== Exercise directions ==
In the entries below, find each line with the word "Calling" and pull it out.

========================

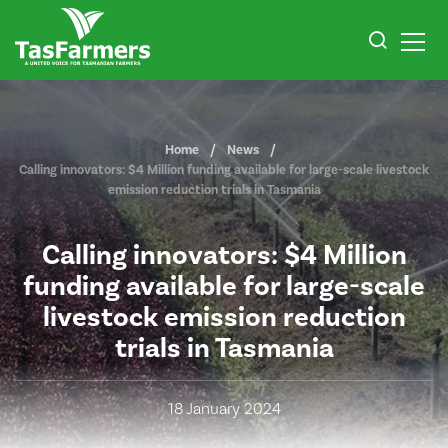
Home
News
Calling innovators: $4 Million funding available for large-scale livestock
emission reduction trials in Tasmania
Calling innovators: $4 Million
funding available for large-scale
livestock emission reduction
trials in Tasmania
18 January 2024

========================

== Solution ==
Calling innovators: $4 Million funding available for large-scale livestock
Calling innovators: $4 Million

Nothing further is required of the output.